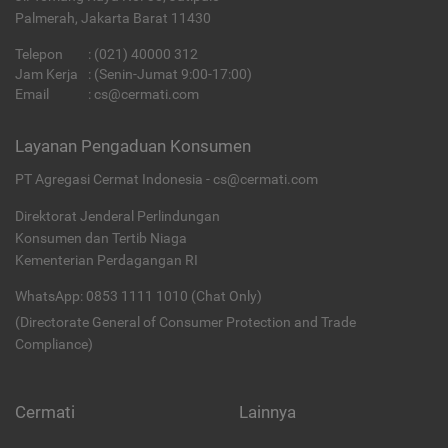
Palmerah, Jakarta Barat 11430
Telepon
:
(021) 40000 312
Jam Kerja
: (Senin-Jumat 9:00-17:00)
Email
:
cs@cermati.com
Layanan Pengaduan Konsumen
PT Agregasi Cermat Indonesia - cs@cermati.com
Direktorat Jenderal Perlindungan
Konsumen dan Tertib Niaga
Kementerian Perdagangan RI
WhatsApp: 0853 1111 1010 (Chat Only)
(Directorate General of Consumer Protection and Trade
Compliance)
Cermati
Lainnya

**Task to carry out**
Quote exactly what appears from the line containing "Kementerian Perdagangan RI" through the final line of the listing above, including both of those lines.

**Answer area**
Kementerian Perdagangan RI
WhatsApp: 0853 1111 1010 (Chat Only)
(Directorate General of Consumer Protection and Trade
Compliance)
Cermati
Lainnya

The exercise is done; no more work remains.